ABOUT
Being in a band is a lot like a marriage – it takes work. But for heartfelt indie folk trio Owls & Lions, the most original wedding band in the tri-state area, marriage is the work.
Jersey boy Jay Della Valle had a rock band when he met girl-next-door midwesterner Nicole DeLoi at a wedding. Jay – a versatile entertainer who scored and starred as a Springsteen-esque rocker in the 2014 indie film “Mount Joy” – was the DJ. Nicole was the violinist, performing as a gift to the bride. In a twist of fate that would change both their lives, Jay decided his rock band needed a violinist. “I asked her, ‘Have you ever played in a rock band?’ She said, ‘No’... She checked it out, she liked it, and next thing you know, she was in my rock band,” Jay says. At the time she met Jay, Nicole was content playing in the local symphony. “We just have a special, unusual chemistry,” she says. “When you feel like you have something special, then it changes your goals.”
Fortunately, for hundreds of married couples and their friends, the rock band ran out of track in the way most artistic unions heavier on dreams than paying gigs tend to do. But Jay, who says he and Nicole harmonize “instinctually, like a flock of birds,” needed another plan in order for him to continue performing with his partner-in-rhyme. In 2011, that plan became Owls & Lions – an indie folk duo that would use Jay’s wedding connections to book wedding gigs. It was a good idea, but Jay had no idea how good. “We went from original rock band just trying to get 30 people in the door, to all of sudden, we just steered into this lucrative wedding thing,” Jay says.

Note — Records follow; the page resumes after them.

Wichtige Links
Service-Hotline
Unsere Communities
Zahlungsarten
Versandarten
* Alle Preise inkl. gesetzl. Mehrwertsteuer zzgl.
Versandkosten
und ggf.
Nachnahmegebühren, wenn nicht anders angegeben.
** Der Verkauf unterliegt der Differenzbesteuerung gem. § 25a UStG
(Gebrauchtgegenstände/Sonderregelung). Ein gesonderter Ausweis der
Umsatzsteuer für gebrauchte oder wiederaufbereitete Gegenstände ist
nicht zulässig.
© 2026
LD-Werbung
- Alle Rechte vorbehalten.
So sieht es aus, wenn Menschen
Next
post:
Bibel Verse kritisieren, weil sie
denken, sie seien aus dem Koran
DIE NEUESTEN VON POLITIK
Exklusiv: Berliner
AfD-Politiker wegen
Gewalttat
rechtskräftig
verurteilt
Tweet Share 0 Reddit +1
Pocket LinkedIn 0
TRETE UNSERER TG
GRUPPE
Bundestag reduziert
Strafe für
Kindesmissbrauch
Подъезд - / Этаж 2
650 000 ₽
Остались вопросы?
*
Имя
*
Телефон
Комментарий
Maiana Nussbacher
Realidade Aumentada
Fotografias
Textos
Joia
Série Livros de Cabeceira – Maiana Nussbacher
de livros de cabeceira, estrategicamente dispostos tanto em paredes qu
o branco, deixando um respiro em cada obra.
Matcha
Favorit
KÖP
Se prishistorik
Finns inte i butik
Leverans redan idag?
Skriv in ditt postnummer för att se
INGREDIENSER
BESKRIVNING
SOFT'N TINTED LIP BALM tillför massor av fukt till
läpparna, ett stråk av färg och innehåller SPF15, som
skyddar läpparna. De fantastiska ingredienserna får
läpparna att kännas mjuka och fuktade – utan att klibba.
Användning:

Jay credits the band’s rapid success – the first week, Owls & Lions put 27 dates on the calendar – to the fact that there simply aren’t any other bands on the wedding circuit passionately playing upbeat original music that is built around the magic of a man and a woman’s shared vocals, performed authentically in a style reminiscent of some of today’s most popular folk-revival acts. “If you like bands like the Lumineers, The Civil Wars, or even Lady Antebellum, there’s nothing else like that done well,” Jay says. “We perform this material with a level of conviction that one seldomly expects in a band they experience at a wedding. We make it personal. We genuinely want to give people an experience they won't forget.” (And let’s not forget that Owls & Lions can also bust out the many covers and requests necessary to keep a wedding party going from ceremony to cocktail hour, and on through the reception.)
The band grew and grew, to the point where Owls & Lions needed an extra set of hands to help run its show. Kevin Walters was hired as an engineer and DJ, but after about a year behind the scenes, he joined as an integral member of the band on drums. “I just kinda sat in one day, and Jay realized we can up the ante a little bit,” he said. Adding Kevin, first playing the cajon (which worked with Jay and Nicole’s roaming-around-the-party style), then the drum kit, changed everything. “His style of playing drums and percussion, and general patience for two constantly bickering animals, makes for a sturdy backbeat that picks the songs off the ground,” Jay says.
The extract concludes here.